心筋梗塞
1:心筋梗塞とは
心臓に栄養をおくる血管(冠動脈)がつまり、心筋の一部が生存できなくなる病気をいいます。
発作のあと約1ヶ月以内を急性心筋梗塞、それ以降を陳旧性心筋梗塞といいます。
2:原因は
冠動脈が血の塊(血栓)などで完全にふさがって起こります。その原因として、冠動脈硬化、冠動脈のけいれん(スパズム)などがありますが、そのうち冠動脈硬化が重要です。
冠動脈硬化の主な原因として、コレステロールが高いこと、高血圧であること、タバコを吸うこと、精神的ストレスの強いことなどがあげられます。
3:心筋梗塞が発生した時の主症状あるいは状態は
30分以上続く強い痛みや圧迫感、胸苦などがあり、冷汗、吐き気を起こすこともあります。血圧が下がり、顔色が青ざめ、手足が冷たくなり、意識状態の悪くなることがあります(ショック状態)。
4:急性心筋梗塞の治療は
救急車で専門施設へ受診し、集中治療室で治療します。集中治療室では絶対安静とし、昼夜、状態を監視します。

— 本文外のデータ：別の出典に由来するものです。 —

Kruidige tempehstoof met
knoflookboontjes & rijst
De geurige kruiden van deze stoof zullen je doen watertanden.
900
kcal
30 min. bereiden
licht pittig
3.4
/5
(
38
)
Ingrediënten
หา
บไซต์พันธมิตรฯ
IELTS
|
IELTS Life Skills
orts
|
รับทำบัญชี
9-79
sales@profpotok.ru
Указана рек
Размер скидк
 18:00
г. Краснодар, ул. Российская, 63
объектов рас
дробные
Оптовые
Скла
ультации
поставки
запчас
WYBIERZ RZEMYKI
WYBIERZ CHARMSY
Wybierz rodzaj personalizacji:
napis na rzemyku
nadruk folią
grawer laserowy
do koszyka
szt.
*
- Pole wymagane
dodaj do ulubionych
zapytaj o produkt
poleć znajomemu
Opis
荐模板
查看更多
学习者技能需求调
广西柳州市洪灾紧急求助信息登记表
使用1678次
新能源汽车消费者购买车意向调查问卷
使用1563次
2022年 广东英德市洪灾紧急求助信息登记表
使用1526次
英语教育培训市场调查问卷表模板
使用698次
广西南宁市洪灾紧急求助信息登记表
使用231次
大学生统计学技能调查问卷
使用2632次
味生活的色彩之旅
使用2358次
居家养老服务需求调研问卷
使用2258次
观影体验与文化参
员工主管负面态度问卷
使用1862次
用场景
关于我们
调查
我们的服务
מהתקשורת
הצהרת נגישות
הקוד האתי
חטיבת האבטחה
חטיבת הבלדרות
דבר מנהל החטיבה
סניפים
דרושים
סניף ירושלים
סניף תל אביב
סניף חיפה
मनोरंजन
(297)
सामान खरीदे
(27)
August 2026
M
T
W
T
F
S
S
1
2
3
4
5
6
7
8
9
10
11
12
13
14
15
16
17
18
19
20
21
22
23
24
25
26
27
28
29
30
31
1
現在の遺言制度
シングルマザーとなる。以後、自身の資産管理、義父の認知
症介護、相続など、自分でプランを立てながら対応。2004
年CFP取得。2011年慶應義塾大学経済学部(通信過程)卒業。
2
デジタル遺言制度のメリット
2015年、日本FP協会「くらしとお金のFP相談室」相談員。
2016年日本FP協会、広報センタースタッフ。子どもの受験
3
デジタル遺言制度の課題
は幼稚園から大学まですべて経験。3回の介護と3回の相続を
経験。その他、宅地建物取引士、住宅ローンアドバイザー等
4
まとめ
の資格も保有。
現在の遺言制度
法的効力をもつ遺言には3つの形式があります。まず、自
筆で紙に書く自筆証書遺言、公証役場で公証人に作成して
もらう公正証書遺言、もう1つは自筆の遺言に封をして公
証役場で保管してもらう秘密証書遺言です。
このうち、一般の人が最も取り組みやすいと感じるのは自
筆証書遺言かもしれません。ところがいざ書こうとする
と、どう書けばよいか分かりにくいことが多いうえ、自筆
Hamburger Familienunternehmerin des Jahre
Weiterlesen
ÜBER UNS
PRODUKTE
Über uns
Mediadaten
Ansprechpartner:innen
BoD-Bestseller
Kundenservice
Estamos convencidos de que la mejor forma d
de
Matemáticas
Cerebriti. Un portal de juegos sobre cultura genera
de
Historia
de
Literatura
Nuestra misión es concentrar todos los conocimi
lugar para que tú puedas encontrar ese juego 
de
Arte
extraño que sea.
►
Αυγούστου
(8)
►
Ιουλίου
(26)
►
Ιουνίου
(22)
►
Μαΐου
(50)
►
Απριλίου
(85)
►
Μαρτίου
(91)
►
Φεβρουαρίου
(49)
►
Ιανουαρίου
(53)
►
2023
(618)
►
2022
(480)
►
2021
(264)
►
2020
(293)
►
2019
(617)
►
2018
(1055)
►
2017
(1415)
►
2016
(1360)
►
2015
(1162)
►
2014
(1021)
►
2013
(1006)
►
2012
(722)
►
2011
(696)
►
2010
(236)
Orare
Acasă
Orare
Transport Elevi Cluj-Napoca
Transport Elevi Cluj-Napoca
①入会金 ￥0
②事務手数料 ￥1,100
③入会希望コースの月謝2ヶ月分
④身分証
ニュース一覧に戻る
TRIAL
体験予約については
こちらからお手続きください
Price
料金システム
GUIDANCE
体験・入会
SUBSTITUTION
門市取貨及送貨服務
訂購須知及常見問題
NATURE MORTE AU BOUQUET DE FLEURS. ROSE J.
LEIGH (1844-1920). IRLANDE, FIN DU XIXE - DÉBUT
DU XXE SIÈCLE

胸の痛みに対しては、モルヒネなどの痛み止めを注射し、薬で冠動脈をふさいでいる血栓を溶かしたり、不整脈発生を予防ないし治療します。
心臓の力が極端に弱まり、血圧が下降した場合には、薬でその治療をします。
5:急性心筋梗塞回復期のリハビリテーションとは
急性心筋梗塞後、心不全、不整脈、新たな心筋梗塞や狭心症などがなければ家庭や社会に復帰するための準備をします。これを回復期リハビリテーションといいます。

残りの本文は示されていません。